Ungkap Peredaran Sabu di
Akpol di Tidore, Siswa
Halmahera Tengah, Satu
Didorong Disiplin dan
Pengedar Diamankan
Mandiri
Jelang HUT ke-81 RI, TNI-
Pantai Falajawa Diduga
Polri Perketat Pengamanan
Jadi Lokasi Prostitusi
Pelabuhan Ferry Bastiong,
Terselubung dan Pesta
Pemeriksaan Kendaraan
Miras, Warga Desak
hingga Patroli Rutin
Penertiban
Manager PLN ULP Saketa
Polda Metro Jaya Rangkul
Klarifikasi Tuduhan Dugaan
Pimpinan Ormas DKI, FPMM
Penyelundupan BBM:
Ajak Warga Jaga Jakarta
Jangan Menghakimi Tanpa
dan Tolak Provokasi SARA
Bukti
#####
- **WHAT TO DO**
On how many lines of the material does the word "Warga" appear? Reply with the number alone.

- **WRITTEN REPLY**
2